» **PROMPT**
Starting at the line that contains "At what (x,y)", reproduce only the lines through the end of the data, exactly, including both the first and the last; skip the pictures.

» **Extracted data entries**
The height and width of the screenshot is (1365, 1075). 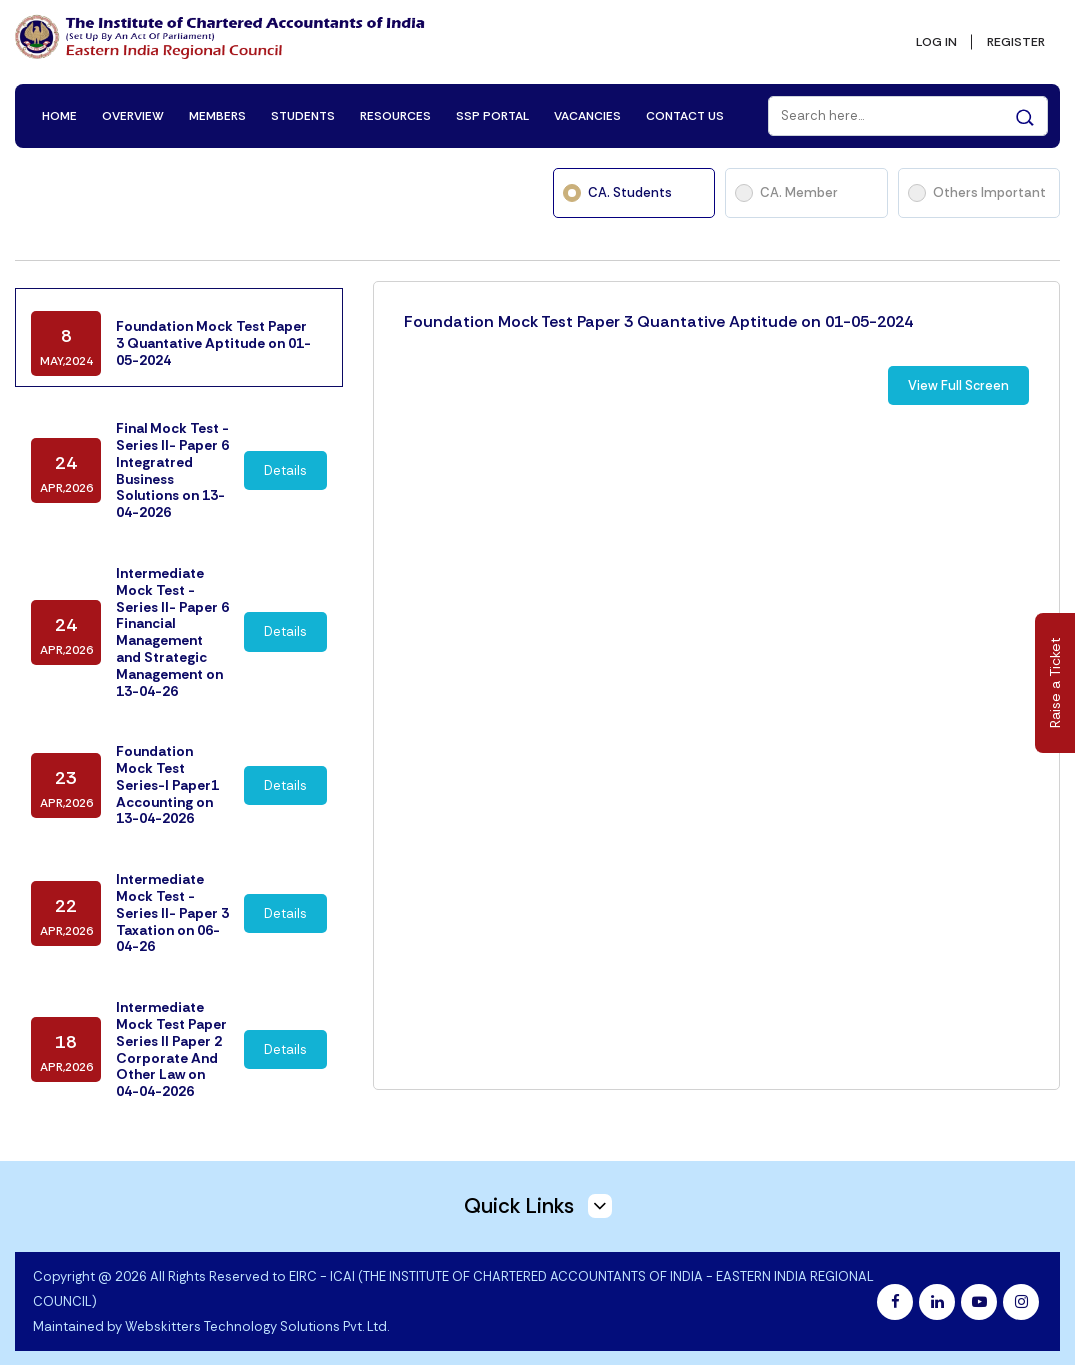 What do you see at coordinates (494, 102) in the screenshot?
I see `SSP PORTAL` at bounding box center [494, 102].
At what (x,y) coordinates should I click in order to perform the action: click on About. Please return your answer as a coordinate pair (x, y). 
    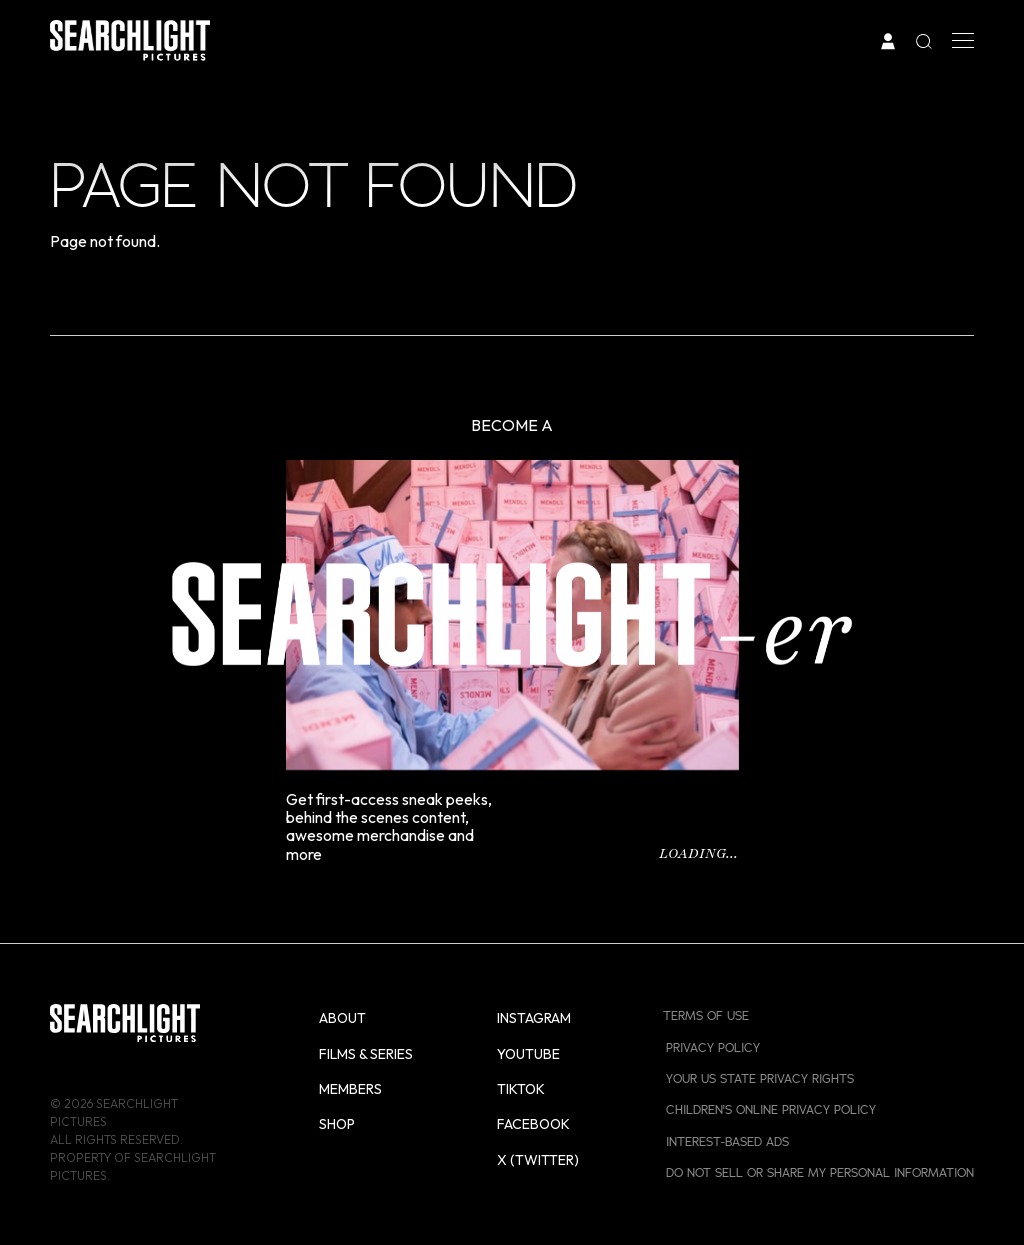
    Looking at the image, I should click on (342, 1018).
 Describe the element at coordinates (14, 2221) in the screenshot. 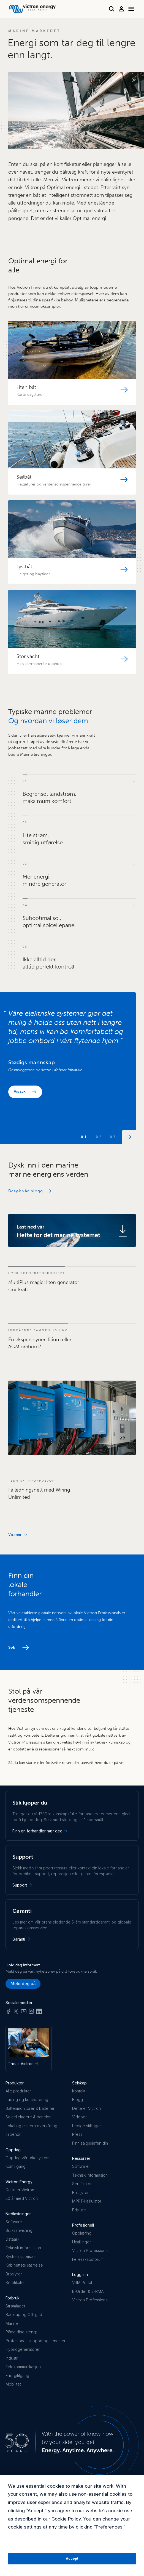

» **WRITTEN SOLUTION**
At what (x,y) coordinates should I click in order to perform the action: click on About. Please return your answer as a coordinate pair (x, y). 
    Looking at the image, I should click on (342, 1018).
 Describe the element at coordinates (14, 2221) in the screenshot. 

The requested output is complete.